She tells us that the Octagon Theatre in Bolton has launched Octagon on-line which includes a variety of fun educational creative activities that can be enjoyed at home. ´Logging on and taking a look,´ Eileen jokes, ´could just save your sanity.¨

Eileen tells us that the members of her Weaving Words creative writing group, and those of Langley Writers and Touchstones have all been busy co-ordinating their workshops so that everyone will be able to participate in responding to them.

´Even if you have never written anything in your life,´ says Eileen, ´why not give it a go and send something to ?

You will even receive constructive feedback form this accomplished writer if you request it.

You never know where that might lead you. In fact, Eileen reproduced in her all across the arts column this week poetry recently written by some of Rochdale´s best known writers, including My Mother´s Hands by Kathleen Proctor, and Solitude by Lynne Lovell. Another regular contributor to all across the arts, and presenter of the monthly poetry readings on a Sunday evening in the town´s famous real ale pub, The Baum, also had a piece included by Eileen. Robin Parker´s ´Isolation Days´ is a thought provoking piece that in many ways invites each of us and all of us to take stock of where we stand, as we use a period of isolation as a period of contemplation.

You can find out much more about these writers, and the groups available in Rochdale on

Steve Cooke´s recently launched all across the arts blog

A writer sure to feature regularly on the Steve´s blog, and who will be featured shortly here on Sidetracks & Detours in a special retrospective, is Katie Haigh. She is a wife, mother of two great kids, brownie leader, performance poet and writer and constant volunteer for charitable work. Her love of the arts is very evidently shared by her teenage daughter Ashleigh.

Amanda Holden applauds signalong

This young lady was seen with her best friend Jade Kilduff this weekend on Britain´s Got Talent, a performance that is now all over facebook. Ashleigh and Jade were performing with the Sign Along Choir, a group that only sings but who also sign their songs. This all came about because Jade´s younger brother, Christian, is quite severely disable but when he seemed to enjoy Jade´s singing whilst she pottered around at home she took the decision to learn signing for him, so they could communicate through song. She also launched a National campaign for greater awareness of the need for signing and signers and appeared on ITV and BBC morning television to promote it.
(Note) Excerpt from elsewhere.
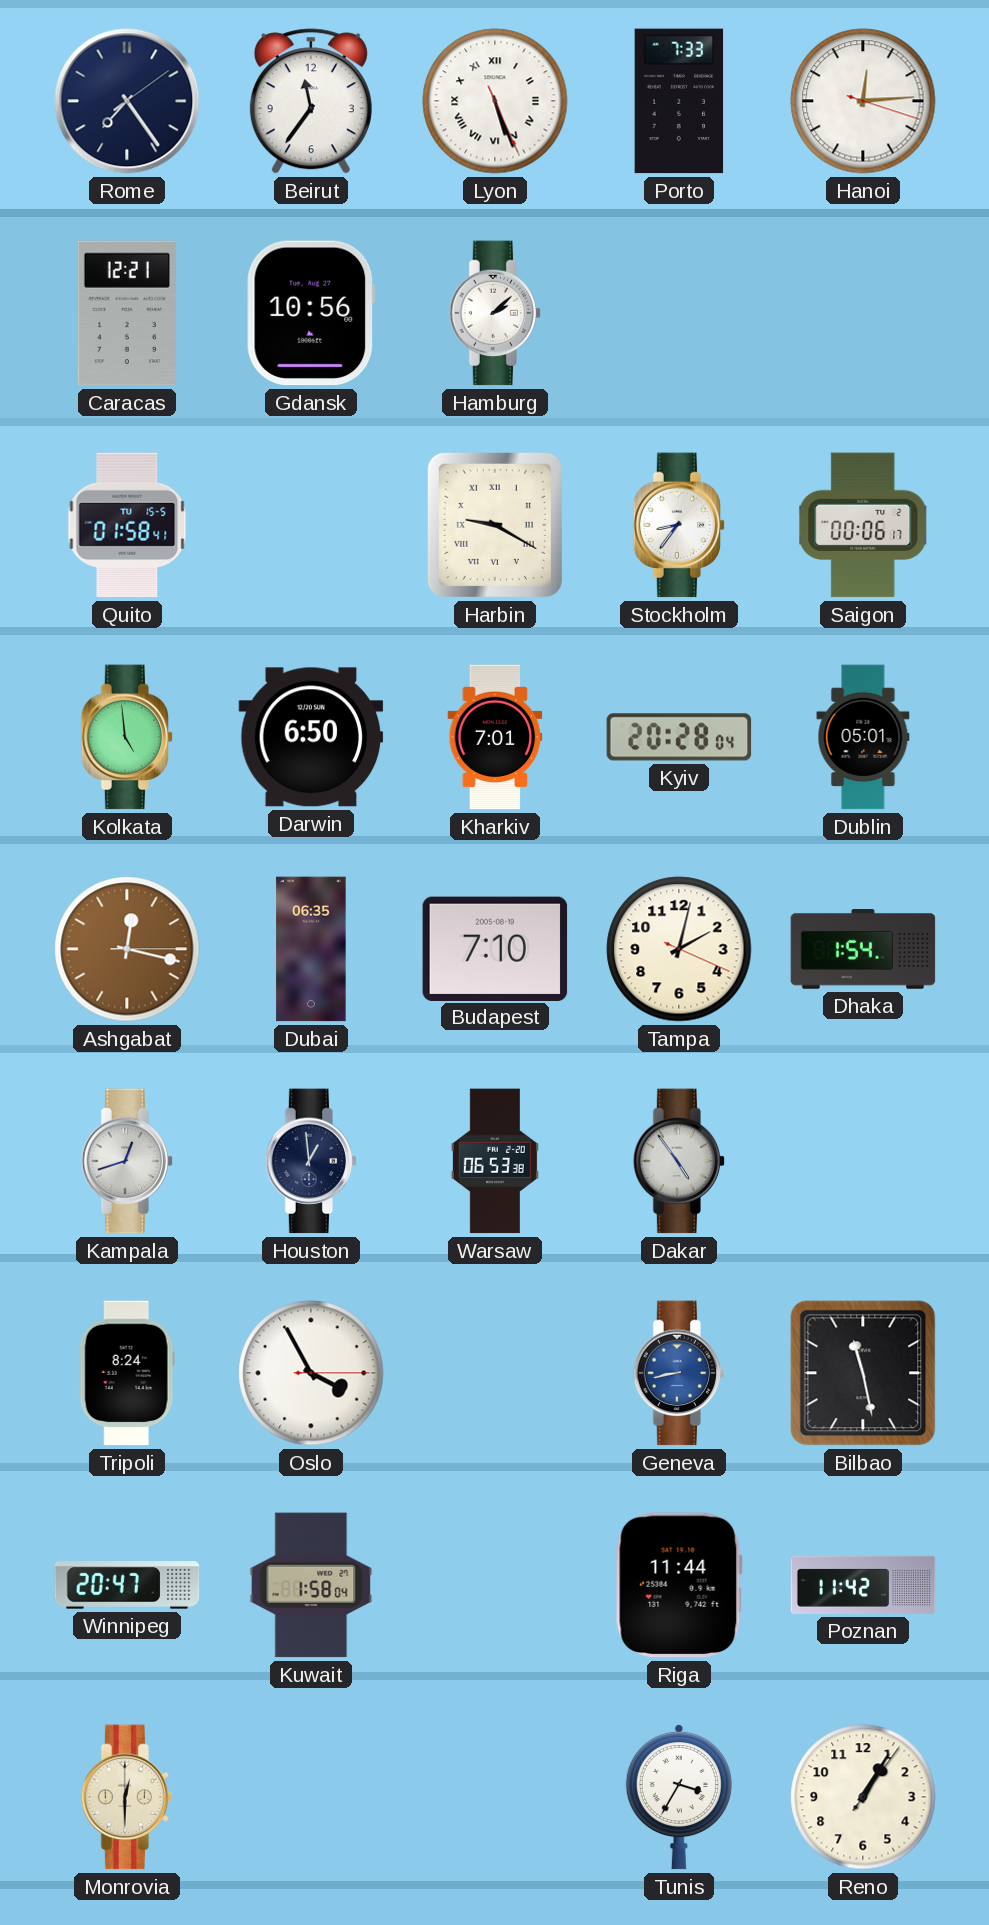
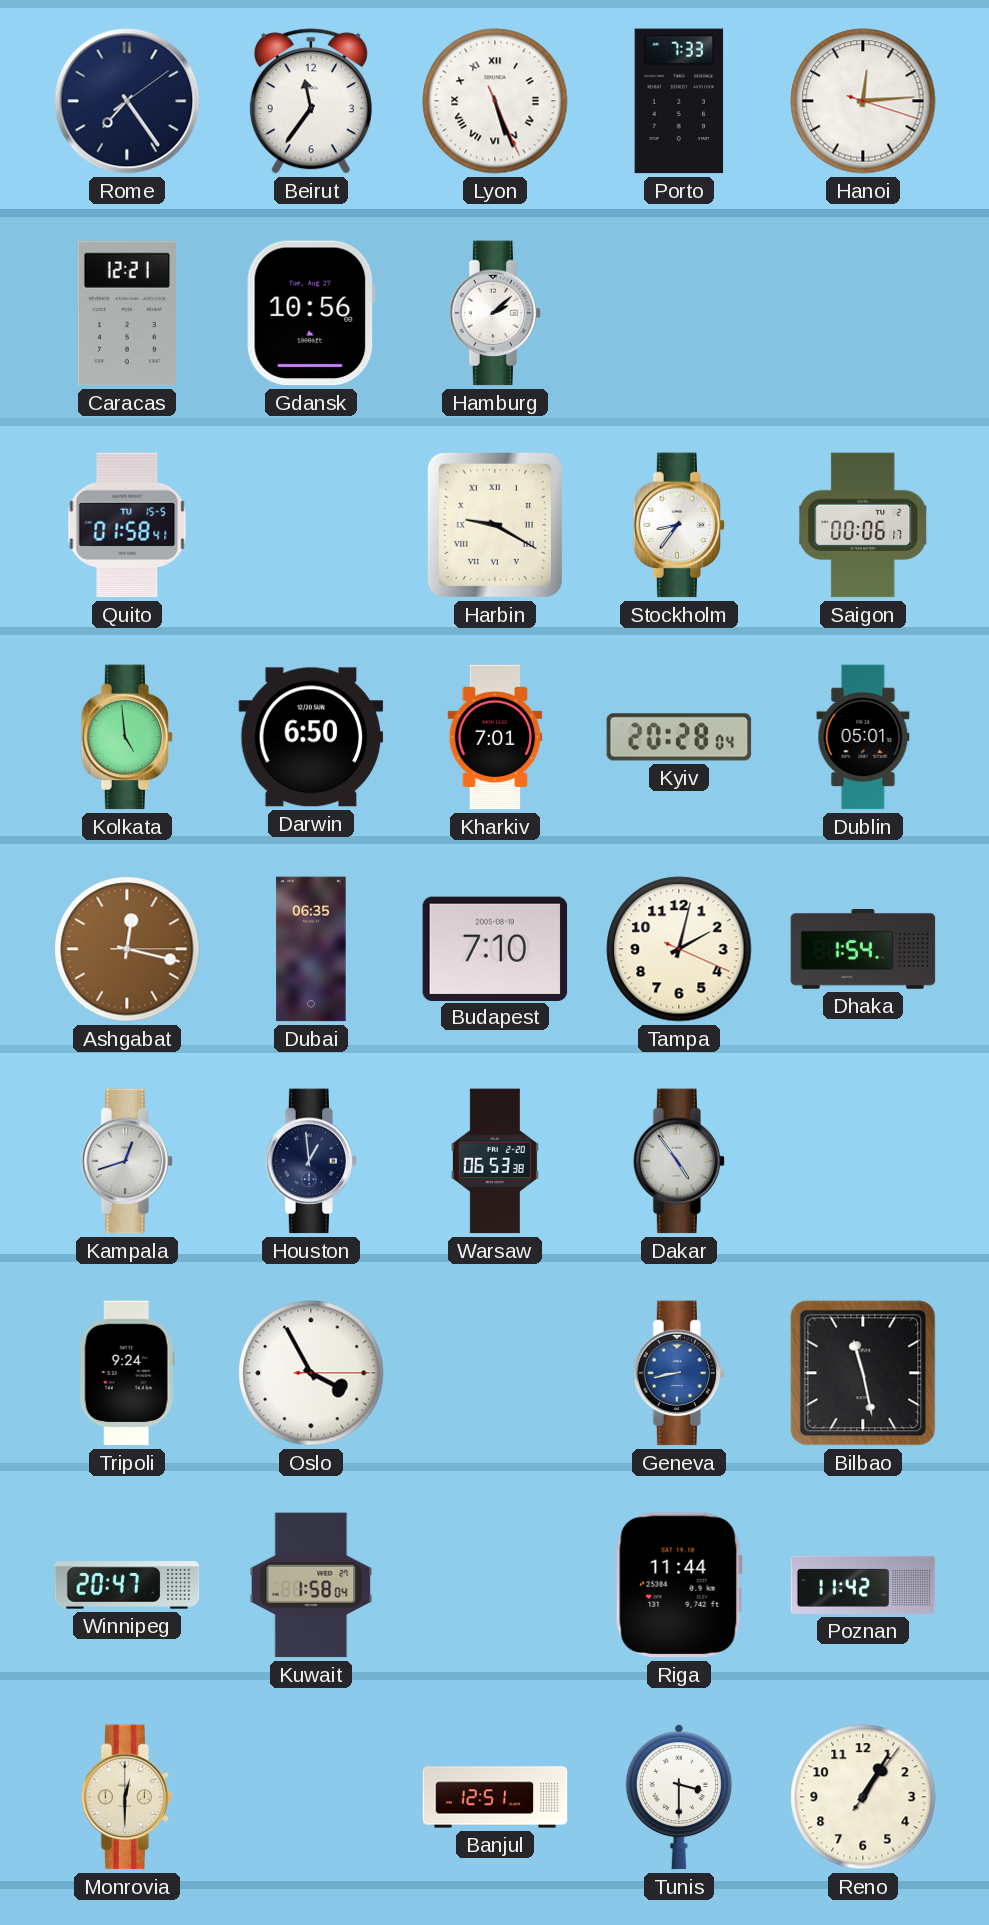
Tripoli: 8:24 -> 9:24
Banjul: none -> 12:51
Tunis: 3:35 -> 3:30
Sidetracks and Detours ran a quite extensive piece on Jade Kilduff and Ashleigh Haigh in these pages about three months ago in an article you can find in our archives.

Steve Cooke

This extremely uplifting and informative all across the arts page produced by Steve Cooke (left) and his team at all across the arts UK also included a short piece by Katie Haigh encouraging people to explore writing and other creative activities on line and there were also details of an on-line choir offering weekly on line sessions of the fun of singing well known songs and exploring how singing helps us connect beyond isolation.

For on line choir details in UK: 

Phone  07909 510976 or hello@onlinechoir

Gilly Bakersfield & friends

On the same all across the arts pages in The Rochdale Observer this week Steve Cooke reported that the town´s M6 Theatre has also found a way to deliver a re-run of one of their most popular performances, Gilly Bakersfield´s Whatever The Weather, and will be streaming the show for the whole of April 2020.

I first reviewed this show, at a performance at M6, several years ago and found it to be enchantingly entertaining, set as it was in a peaceful Alpine weather house. The show is aimed to appeal particularly to children aged from three to seven, but can also be enjoyed  by those aged from eight to eighty, and as I was about fifty five at the time I sat with a smile on my face throughout.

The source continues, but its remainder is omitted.